Thursday, 21 May 2015

A Sporting Life

I am aware that what passes for Sports in our schools is now little more than larger scale soft play. Over the last three decades the competitive element of school sports has been whittled and eroded away in the interests of equality, liberalism, laziness and the culture of cotton wool wrapped health and safety.

What better way to avoid claims for injury or worse by not letting the little darlings do or participate in anything involving a bat and ball, or with any prospect or possibility of contact with another human being.

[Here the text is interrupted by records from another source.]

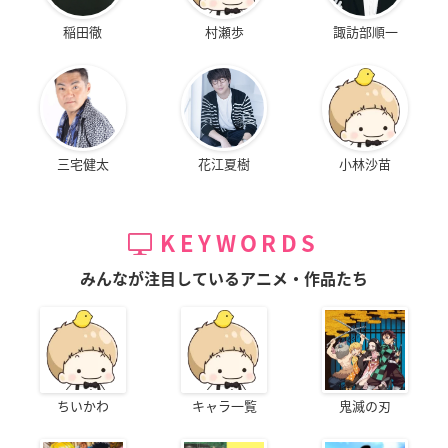
稲田徹
村瀬歩
諏訪部順一
三宅健太
花江夏樹
小林沙苗
KEYWORDS
みんなが注目しているアニメ・作品たち
ちいかわ
キャラ一覧
鬼滅の刃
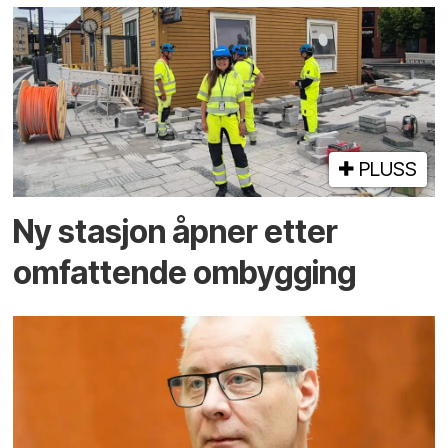
PLUSS
Ny stasjon åpner etter
omfattende ombygging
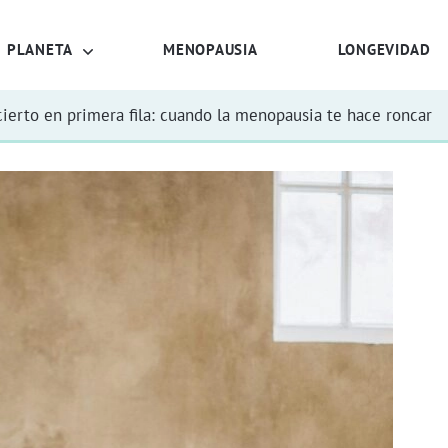
PLANETA
MENOPAUSIA
LONGEVIDAD
ierto en primera fila: cuando la menopausia te hace roncar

I am sorry but life is a contact sport from day one and to give the impression to our youngsters that competition is not necessary is just a case of selling them one huge fat lie that will not serve them any use in their subsequent adult lives.

I find it interesting that the Public School system in the UK still maintain a rough, tough and bloody sports regime and wth their graduates going on to dominate positions of authority in government, industry and commerce. Meanwhile, those who have endured a non-sports upbringing are pliable, manageable and very capable of being controlled and manipulated by those of a stronger competitive mentality.

My own secondary schooling and in particular the sports we partook of very much formed part of the process of natural selection.

Take, for example, the activity of the Long Jump. The long and narrow rectangle of the run-up and sandpit was, at our school, on the far side of the playing field, close and paralell to the fence line with private houses and under willow trees. The long jump only came into the curriculum in the summer term and its actual use could be measured in terms of a few hours only in that period. For the rest of the academic year the sandpit served the neighbourhood cats as a large litter tray or as a dumping ground for lawn and hedge trimmings from the adjoining houses. The sandpit was also handy for the under-age smokers as an ash tray and the boozers as somewhere to bury and conceal cans and bottles, intact or sharp jagged edged. Under such conditions the fear of i) Tripping on a run up, ii) Pulling a muscle iii) Twisting an ankle, paled into insignificance compared with the distinct possibility of contracting hepatitis, blood poisoning, actually bleeding to death or swallowing most of the large cloudlike haze of flies that favoured the sandpit for its primordial environment.  

We were also allowed free and usually unsupervised access to classical sporting weaponry including the steel javelin, leather clad discus and cannon ball dimension shot put.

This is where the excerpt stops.